- Main
Enhancing the performance, fault tolerance, and security of distributed data management systems
- Maiyya, Sujaya Anantha
- Advisor(s): Agrawal, Divyakant;
- El Abbadi, Amr
Abstract
Individuals and enterprises produce over 2.5 exabytes (1018 bytes) of data everyday. Much of this data - including sensitive and private information - is stored with and managed by third-parties, such as Amazon Web Services or Google Cloud. These companies can lose millions to billions of dollars in sales if their data access latencies increase by only a few hundred milliseconds. Achieving data fault tolerance – a necessary primitive of database systems – while maintaining low access latency is particularly challenging. Hence, reducing data access latency to improve performance and guaranteeing data fault tolerance received the highest priority while designing cloud data management systems. But the ever growing number and sophistication of cyber attacks on the cloud coupled with increasing legal requirements for data privacy and security (e.g., GDPR or HIPAA) have forced cloud providers to re-evaluate their priorities. However, there exists a fundamental trade-off between security and efficiency in data management systems.

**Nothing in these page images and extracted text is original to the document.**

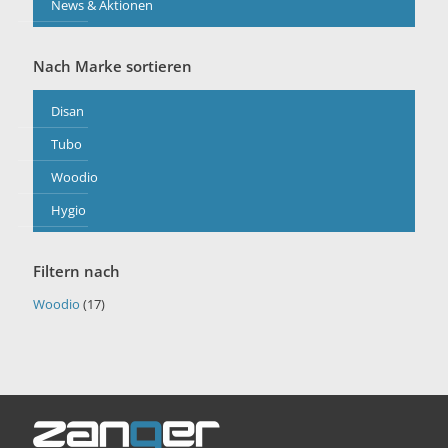
News & Aktionen
Nach Marke sortieren
Disan
Tubo
Woodio
Hygio
Filtern nach
Woodio
(17)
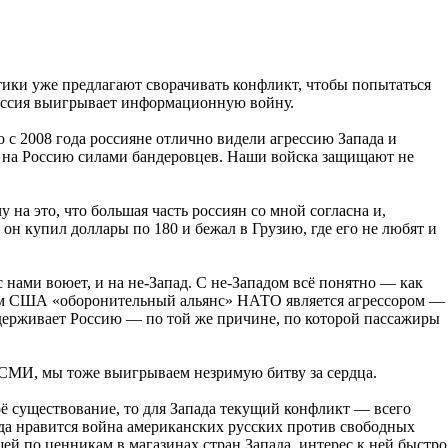
тики уже предлагают сворачивать конфликт, чтобы попытаться
 Россия выигрывает информационную войну.
с 2008 года россияне отлично видели агрессию Запада и
 на Россию силами бандеровцев. Наши войска защищают не
 на это, что большая часть россиян со мной согласна и,
н купил доллары по 180 и бежал в Грузию, где его не любят и
нами воюет, и на не-Запад. С не-Западом всё понятно — как
тием США «оборонительный альянс» НАТО является агрессором —
ддерживает Россию — по той же причине, по которой пассажиры
 СМИ, мы тоже выигрываем незримую битву за сердца.
оё существование, то для Запада текущий конфликт — всего
да нравится война американских русских против свободных
ей по ценникам в магазинах стран Запада, интерес к ней быстро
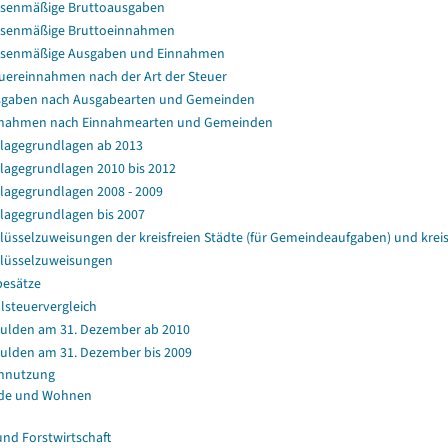
senmäßige Bruttoausgaben
senmäßige Bruttoeinnahmen
ssenmäßige Ausgaben und Einnahmen
uereinnahmen nach der Art der Steuer
gaben nach Ausgabearten und Gemeinden
nahmen nach Einnahmearten und Gemeinden
agegrundlagen ab 2013
agegrundlagen 2010 bis 2012
agegrundlagen 2008 - 2009
agegrundlagen bis 2007
lüsselzuweisungen der kreisfreien Städte (für Gemeindeaufgaben) und kr
lüsselzuweisungen
esätze
lsteuervergleich
ulden am 31. Dezember ab 2010
ulden am 31. Dezember bis 2009
nnutzung
de und Wohnen
und Forstwirtschaft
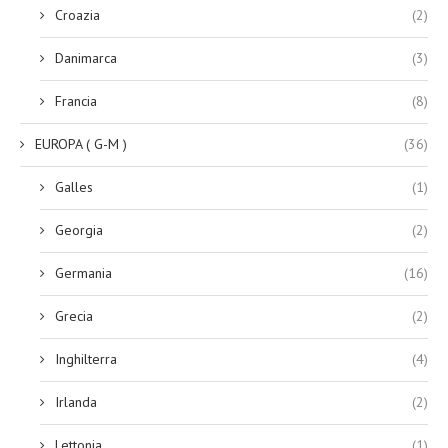
Croazia
(2)
Danimarca
(3)
Francia
(8)
EUROPA ( G-M )
(36)
Galles
(1)
Georgia
(2)
Germania
(16)
Grecia
(2)
Inghilterra
(4)
Irlanda
(2)
Lettonia
(1)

This dissertation discusses designing and evaluating data management protocols that strike a balance between efficiency, fault tolerance, and security in both trusted and untrusted environments. Before being able to solve security challenges in database systems, we first delve into traditional cloud settings, which assumes trust, to understand existing system designs. Existing cloud databases replicate their data to provide fault tolerance and shard (or partition) the data and store the shards on multiple servers to provide scalability. In trusted environments, we propose two solutions: G-PAC, an atomic commitment protocol that commits transactions accessing data that is both sharded and replicated, and Samya, a data system that maintains aggregate data and supports high contention write-intensive workloads. As the next step towards building secure data systems, to better understand the interplay between multiple security guarantees and performance, we study various blockchain systems – an ideal example where untrustedgeo-distributed entities manage critical data.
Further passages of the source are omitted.